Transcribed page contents
--- START ---
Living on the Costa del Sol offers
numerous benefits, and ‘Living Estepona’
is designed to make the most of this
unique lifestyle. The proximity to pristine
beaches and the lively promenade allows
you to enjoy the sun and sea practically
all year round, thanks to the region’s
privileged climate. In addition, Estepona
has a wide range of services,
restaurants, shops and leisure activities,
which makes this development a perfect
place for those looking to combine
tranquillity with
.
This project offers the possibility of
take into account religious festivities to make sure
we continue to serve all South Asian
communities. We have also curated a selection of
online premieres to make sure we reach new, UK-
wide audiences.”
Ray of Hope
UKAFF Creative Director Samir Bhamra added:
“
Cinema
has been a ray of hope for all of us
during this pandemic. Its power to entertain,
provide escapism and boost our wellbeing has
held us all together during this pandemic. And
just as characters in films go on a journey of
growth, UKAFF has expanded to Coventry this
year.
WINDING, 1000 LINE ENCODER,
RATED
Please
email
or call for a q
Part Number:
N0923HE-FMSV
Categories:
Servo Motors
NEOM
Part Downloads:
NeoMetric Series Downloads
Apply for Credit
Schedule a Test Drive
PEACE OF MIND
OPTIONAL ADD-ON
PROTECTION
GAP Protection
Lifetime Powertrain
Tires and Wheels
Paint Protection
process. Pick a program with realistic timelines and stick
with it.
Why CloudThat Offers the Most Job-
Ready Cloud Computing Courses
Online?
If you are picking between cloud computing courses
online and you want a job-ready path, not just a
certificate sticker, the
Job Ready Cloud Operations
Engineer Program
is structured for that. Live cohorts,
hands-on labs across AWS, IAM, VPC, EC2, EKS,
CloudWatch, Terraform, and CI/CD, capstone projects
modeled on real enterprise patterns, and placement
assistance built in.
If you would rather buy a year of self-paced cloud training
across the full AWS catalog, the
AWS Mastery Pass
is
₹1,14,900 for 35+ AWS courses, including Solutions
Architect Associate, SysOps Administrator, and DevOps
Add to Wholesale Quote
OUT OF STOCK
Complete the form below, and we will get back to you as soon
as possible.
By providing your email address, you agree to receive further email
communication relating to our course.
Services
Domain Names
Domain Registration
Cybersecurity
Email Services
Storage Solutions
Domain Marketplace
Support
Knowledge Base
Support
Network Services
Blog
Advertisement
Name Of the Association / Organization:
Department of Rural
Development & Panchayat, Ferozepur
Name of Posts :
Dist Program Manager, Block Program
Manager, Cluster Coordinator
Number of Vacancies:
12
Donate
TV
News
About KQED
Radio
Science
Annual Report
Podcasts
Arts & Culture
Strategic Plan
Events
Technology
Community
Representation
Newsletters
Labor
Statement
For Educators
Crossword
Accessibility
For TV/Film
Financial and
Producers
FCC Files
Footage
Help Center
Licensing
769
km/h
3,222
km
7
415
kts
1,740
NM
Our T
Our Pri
--- END ---
**Exercise**. Reproduce all the records. Keep them exact, please.

**Answer to this problem**.
Living on the Costa del Sol offers
numerous benefits, and ‘Living Estepona’
is designed to make the most of this
unique lifestyle. The proximity to pristine
beaches and the lively promenade allows
you to enjoy the sun and sea practically
all year round, thanks to the region’s
privileged climate. In addition, Estepona
has a wide range of services,
restaurants, shops and leisure activities,
which makes this development a perfect
place for those looking to combine
tranquillity with
.
This project offers the possibility of
take into account religious festivities to make sure
we continue to serve all South Asian
communities. We have also curated a selection of
online premieres to make sure we reach new, UK-
wide audiences.”
Ray of Hope
UKAFF Creative Director Samir Bhamra added:
“
Cinema
has been a ray of hope for all of us
during this pandemic. Its power to entertain,
provide escapism and boost our wellbeing has
held us all together during this pandemic. And
just as characters in films go on a journey of
growth, UKAFF has expanded to Coventry this
year.
WINDING, 1000 LINE ENCODER,
RATED
Please
email
or call for a q
Part Number:
N0923HE-FMSV
Categories:
Servo Motors
NEOM
Part Downloads:
NeoMetric Series Downloads
Apply for Credit
Schedule a Test Drive
PEACE OF MIND
OPTIONAL ADD-ON
PROTECTION
GAP Protection
Lifetime Powertrain
Tires and Wheels
Paint Protection
process. Pick a program with realistic timelines and stick
with it.
Why CloudThat Offers the Most Job-
Ready Cloud Computing Courses
Online?
If you are picking between cloud computing courses
online and you want a job-ready path, not just a
certificate sticker, the
Job Ready Cloud Operations
Engineer Program
is structured for that. Live cohorts,
hands-on labs across AWS, IAM, VPC, EC2, EKS,
CloudWatch, Terraform, and CI/CD, capstone projects
modeled on real enterprise patterns, and placement
assistance built in.
If you would rather buy a year of self-paced cloud training
across the full AWS catalog, the
AWS Mastery Pass
is
₹1,14,900 for 35+ AWS courses, including Solutions
Architect Associate, SysOps Administrator, and DevOps
Add to Wholesale Quote
OUT OF STOCK
Complete the form below, and we will get back to you as soon
as possible.
By providing your email address, you agree to receive further email
communication relating to our course.
Services
Domain Names
Domain Registration
Cybersecurity
Email Services
Storage Solutions
Domain Marketplace
Support
Knowledge Base
Support
Network Services
Blog
Advertisement
Name Of the Association / Organization:
Department of Rural
Development & Panchayat, Ferozepur
Name of Posts :
Dist Program Manager, Block Program
Manager, Cluster Coordinator
Number of Vacancies:
12
Donate
TV
News
About KQED
Radio
Science
Annual Report
Podcasts
Arts & Culture
Strategic Plan
Events
Technology
Community
Representation
Newsletters
Labor
Statement
For Educators
Crossword
Accessibility
For TV/Film
Financial and
Producers
FCC Files
Footage
Help Center
Licensing
769
km/h
3,222
km
7
415
kts
1,740
NM
Our T
Our Pri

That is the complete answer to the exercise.